◆ Exercise ◆
Reproduce the lines below exactly, from the one containing "Meisterschaft" through the one containing "Statsionar ultratovush diagnostika tizimi V5", both included. Leave out any pictures.

━━━━

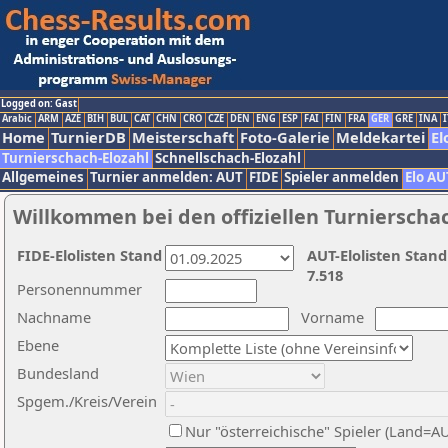
Logged on: Gast
Arabic
ARM
AZE
BIH
BUL
CAT
CHN
CRO
CZE
DEN
ENG
ESP
FAI
FIN
FRA
GER
GRE
INA
I
Home
TurnierDB
Meisterschaft
Foto-Galerie
Meldekartei
El
Turnierschach-Elozahl
Schnellschach-Elozahl
Allgemeines
Turnier anmelden: AUT
FIDE
Spieler anmelden
Elo AU
Willkommen bei den offiziellen Turnierscha
FIDE-Elolisten Stand
AUT-Elolisten Stand
7.518
Personennummer
Nachname
Vorname
Ebene
Bundesland
Spgem./Kreis/Verein
Nur "österreichische" Spieler (Land=A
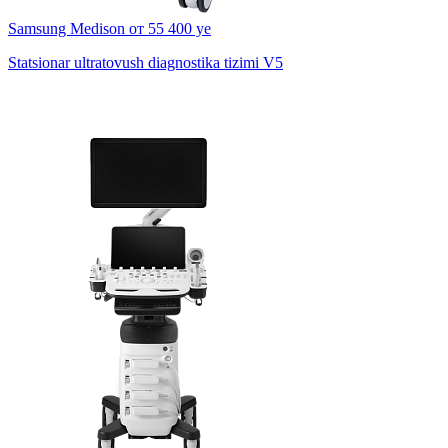
Samsung Medison
от 55 400 ye
Statsionar ultratovush diagnostika tizimi V5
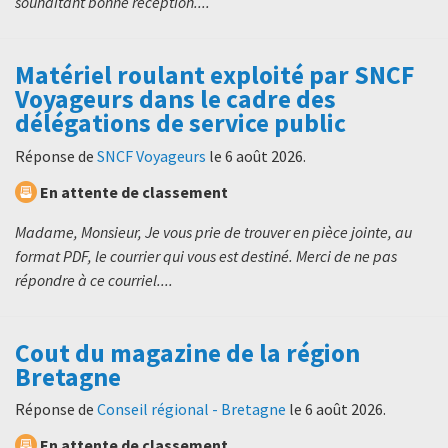
souhaitant bonne réception....
Matériel roulant exploité par SNCF
Voyageurs dans le cadre des
délégations de service public
Réponse de
SNCF Voyageurs
le
6 août 2026
.
En attente de classement
Madame, Monsieur, Je vous prie de trouver en pièce jointe, au
format PDF, le courrier qui vous est destiné. Merci de ne pas
répondre à ce courriel....
Cout du magazine de la région
Bretagne
Réponse de
Conseil régional - Bretagne
le
6 août 2026
.
En attente de classement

━━━━

◆ Written reply ◆
Meisterschaft
Foto-Galerie
Meldekartei
El
Turnierschach-Elozahl
Schnellschach-Elozahl
Allgemeines
Turnier anmelden: AUT
FIDE
Spieler anmelden
Elo AU
Willkommen bei den offiziellen Turnierscha
FIDE-Elolisten Stand
AUT-Elolisten Stand
7.518
Personennummer
Nachname
Vorname
Ebene
Bundesland
Spgem./Kreis/Verein
Nur "österreichische" Spieler (Land=A
Samsung Medison
от 55 400 ye
Statsionar ultratovush diagnostika tizimi V5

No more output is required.